Each milligram of THC contained in those products will be subject to an excise duty of $0.01. A cannabis manufacturer that makes an edible containing 10 mg of THC, for example, would pay 10 cents worth of excise tax duty on that product when it's sold to a distributor.
The new excise tax regime for cannabis concentrates shows Ottawa is listening to the cannabis industry, said consultant and lobbyist Ivan Ross Vrana, national director of the cannabis practice at Hill+Knowlton Strategies.
"I think they want it that way because it properly reflects the actual inputs going into the final product or the concentrate," said Vrana.Advertisement
Allan Rewak, who represents major licensed producers as executive director of the industry group Cannabis Council of Canada, said the new excise tax approach specifically reflects industry concerns about the types of cannabis that will likely be used to make edibles and concentrates.
Many producers are planning to use "lower-grade product that's not viable for sale as dried flower" to make concentrated cannabis products, Rewak said. (In industry jargon, this type of loose cannabis is generally known as "trim" or "shake". Although some producers sell it to consumers at a discount as "milled" cannabis, there have been hints that consumers are more interested in buying whole cannabis bud.)
By way of an alcohol analogy, Rewak explained how the new excise tax structure could benefit licensed producers looking to turn low-value cannabis trim into high-value cannabis concentrates.
"Under the old regime, we would, in essence, for edibles and ingestible products, be charged for the amount of barley we used to brew the beer, as opposed to the alcohol content we use to brew the beer," he said.
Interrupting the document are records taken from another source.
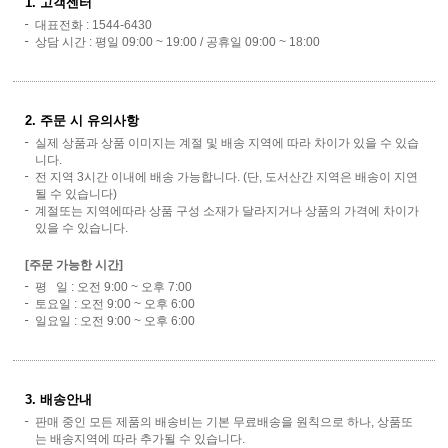
1. 고객센터
대표전화 : 1544-6430
상담 시간 : 평일 09:00 ~ 19:00 / 공휴일 09:00 ~ 18:00
2. 주문 시 유의사항
실제 상품과 상품 이미지는 계절 및 배송 지역에 따라 차이가 있을 수 있습
니다.
전 지역 3시간 이내에 배송 가능합니다. (단, 도서산간 지역은 배송이 지연
될 수 있습니다)
계절또는 지역에따라 상품 구성 소재가 달라지거나 상품의 가격에 차이가
있을 수 있습니다.
[주문 가능한 시간]
평 일 : 오전 9:00 ~ 오후 7:00
토요일 : 오전 9:00 ~ 오후 6:00
일요일 : 오전 9:00 ~ 오후 6:00
3. 배송안내
판매 중인 모든 제품의 배송비는 기본 무료배송을 원칙으로 하나, 상품또
는 배송지역에 따라 추가될 수 있습니다.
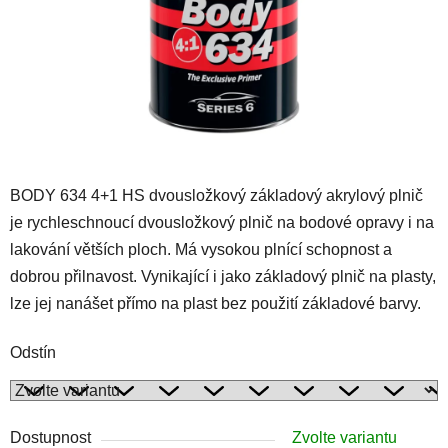
BODY 634 4+1 HS dvousložkový základový akrylový plnič
je rychleschnoucí dvousložkový plnič na bodové opravy i na
lakování větších ploch. Má vysokou plnící schopnost a
dobrou přilnavost. Vynikající i jako základový plnič na plasty,
lze jej nanášet přímo na plast bez použití základové barvy.
Odstín
Dostupnost
Zvolte variantu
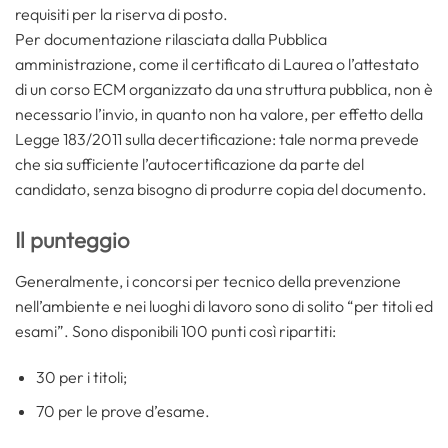
requisiti per la riserva di posto.
Per documentazione rilasciata dalla Pubblica
amministrazione, come il certificato di Laurea o l’attestato
di un corso ECM organizzato da una struttura pubblica, non è
necessario l’invio, in quanto non ha valore, per effetto della
Legge 183/2011 sulla decertificazione: tale norma prevede
che sia sufficiente l’autocertificazione da parte del
candidato, senza bisogno di produrre copia del documento.
Il punteggio
Generalmente, i concorsi per tecnico della prevenzione
nell’ambiente e nei luoghi di lavoro sono di solito “per titoli ed
esami”. Sono disponibili 100 punti così ripartiti:
30 per i titoli;
70 per le prove d’esame.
"Large volumes of that lower-grade material are required to create a premium, finished value-added product, such as a vape pen or an ingestible beverage or an edible product. It would have been cost-prohibitive, because the (initial excise tax regime was) based on volume as opposed to the final (THC) content."
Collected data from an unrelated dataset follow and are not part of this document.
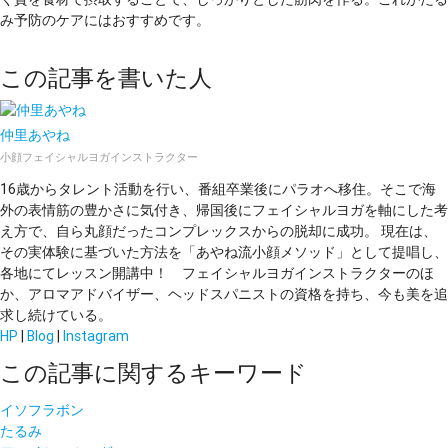
み予防のケアにはおすすめです。
この記事を書いた人
仲里あやね
小顔フェイシャルヨガインストラクター
16歳からタレント活動を行い、番組卒業後にパラオへ移住。そこで海
外の表情筋の豊かさに気付き、帰国後にフェイシャルヨガを軸にした考
え方で、自ら丸顔だったコンプレックスからの脱却に成功。 現在は、
その実体験に基づいた方法を「あやね流小顔メソッド」として提唱し、
各地にてレッスン開講中！ フェイシャルヨガインストラクターのほ
か、アロマアドバイザー、ヘッドスパニストの資格を持ち、今も美を追
求し続けている。
HP
|
Blog
|
Instagram
この記事に関するキーワード
イソフラボン
たるみ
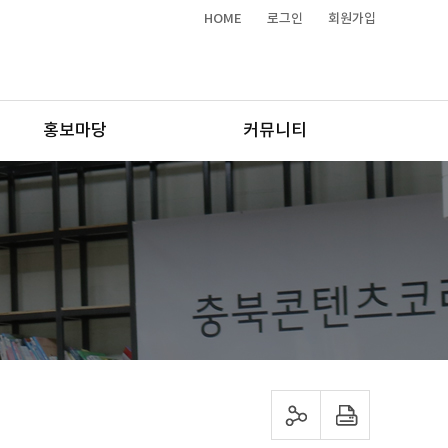
HOME
로그인
회원가입
홍보마당
커뮤니티
sns 공유하기
프린트하기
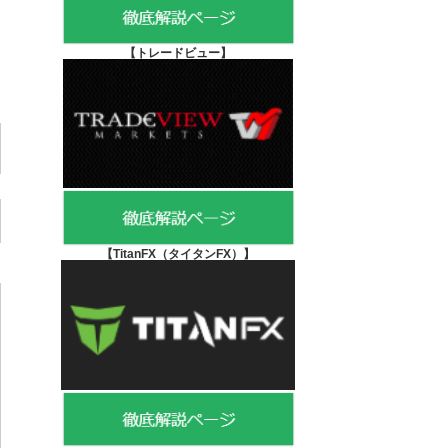
【
トレードビュー】
【TitanFX（タイタンFX）
】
The new excise tax structure, Rewak explained, "allows us to use larger volumes of that lower-grade product in an economical way, and not put pressure on inventories of high-grade flower, which can be sold directly for combustion."
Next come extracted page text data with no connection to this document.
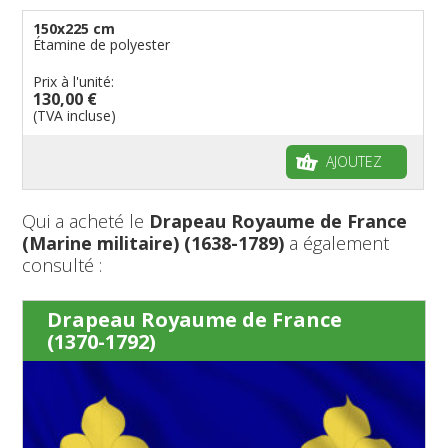
150x225 cm
Étamine de polyester
Prix à l'unité:
130,00 €
(TVA incluse)
AJOUTEZ
Qui a acheté le
Drapeau Royaume de France
(Marine militaire) (1638-1789)
a également
consulté :
Drapeau Royaume de France
(1370-1792)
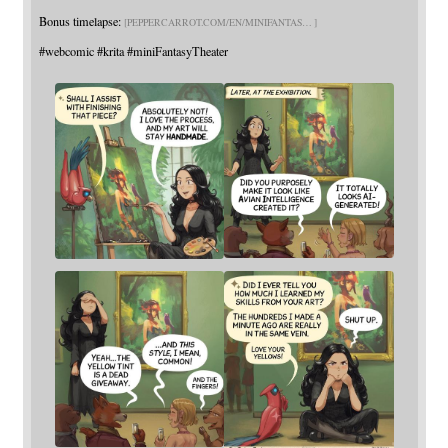
Bonus timelapse:
PEPPERCARROT.COM/EN/MINIFANTAS
#
webcomic
#
krita
#
miniFantasyTheater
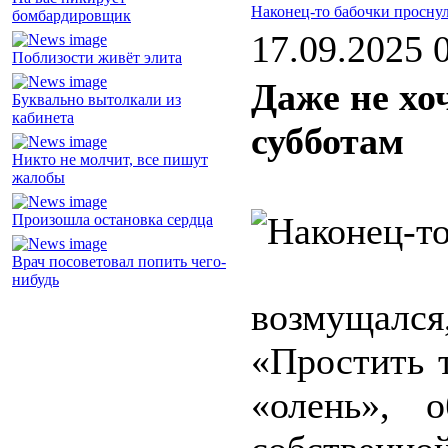
Наконец-то бабочки просну
бомбардировщик
17.09.2025 
Поблизости живёт элита
Даже не хоч
Буквально вытолкали из
кабинета
субботам
Никто не молчит, все пишут
жалобы
Произошла остановка сердца
Врач посоветовал попить чего-
нибудь
возмущался
«Простить т
«олень», 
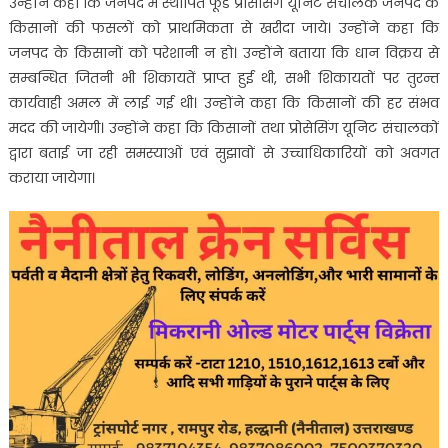
उन्होंने कहा कि जनपद में स्थापित फूड प्रोसेसिंग यूनिट संचालक जनपद के
किसानों की फसलों को प्राथमिकता से खरीदा जाये। उन्होंने कहा कि
जनपद के किसानों को परेशानी न हो। उन्होंने बताया कि धान विक्रय से
सम्बन्धित जितनी भी शिकायतें प्राप्त हुई थी, सभी शिकायतों पर तुरन्त
कार्यवाही अमल में लाई गई थी। उन्होंने कहा कि किसानों की हर संभव
मदद की जायेगी। उन्होंने कहा कि किसानों तथा प्रोसेसिंग यूनिट संचालकों
द्वारा बताई जा रही समस्याओं एवं सुझावों से उच्चाधिकारियों को अवगत
कराया जायेगा।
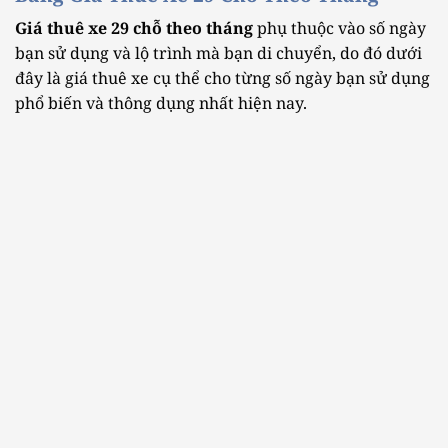
Giá thuê xe 29 chỗ theo tháng
phụ thuộc vào số ngày
bạn sử dụng và lộ trình mà bạn di chuyển, do đó dưới
đây là giá thuê xe cụ thể cho từng số ngày bạn sử dụng
phổ biến và thông dụng nhất hiện nay.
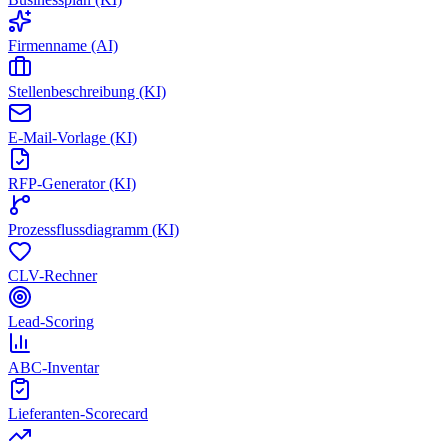
Firmenname (AI)
Stellenbeschreibung (KI)
E-Mail-Vorlage (KI)
RFP-Generator (KI)
Prozessflussdiagramm (KI)
CLV-Rechner
Lead-Scoring
ABC-Inventar
Lieferanten-Scorecard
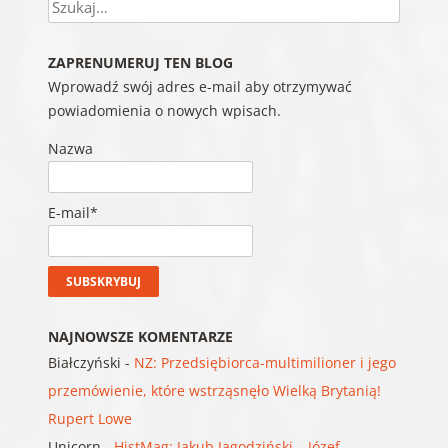
Szukaj
ZAPRENUMERUJ TEN BLOG
Wprowadź swój adres e-mail aby otrzymywać
powiadomienia o nowych wpisach.
Nazwa
E-mail*
NAJNOWSZE KOMENTARZE
Białczyński
-
NZ: Przedsiębiorca-multimilioner i jego
przemówienie, które wstrząsnęło Wielką Brytanią!
Rupert Lowe
Unicorn
-
HistMag: Jakub Jagodziński – Józef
Rewak believes the adjustment to excise taxes for cannabis concentrates could also have a slight benefit for some medical cannabis patients by lowering the excise duty applied to certain ingestible cannabis oils that contain more than a negligible amount of THC.
"If you were doing a THC oil that's (one) per cent THC and 16 per cent CBD or something like that, this just lowers the tax burden significantly, and it allows us to not have to pass that onto any patients."
Still, Rewak said the cannabis industry is unhappy the Liberals' 2019 budget didn't remove excise taxes from THC-containing cannabis products used for medical purposes.
"We're disappointed, but we're hopeful for the future, and we know this issue isn't going to go away because patients are very passionate about it, and we'll continue to take that message forward," he said.
Cannabis consultant Ivan Ross Vrana, who previously worked in medical cannabis regulation at Health Canada, also said it doesn't make sense for the federal government to treat THC used for medical purposes as "the bogeyman."
"I know what the worry is from a government point of view. They're worried, and they've said this publicly, that… people are then just going to go on the medical side to avoid the tax," Vrana said.
"People who want to consume it for recreational purposes are simply not going to go through that route.
"(If) we are considering this as a therapeutic benefit product, why is it not consistent with all the other therapeutic products we have out there that are not taxed?"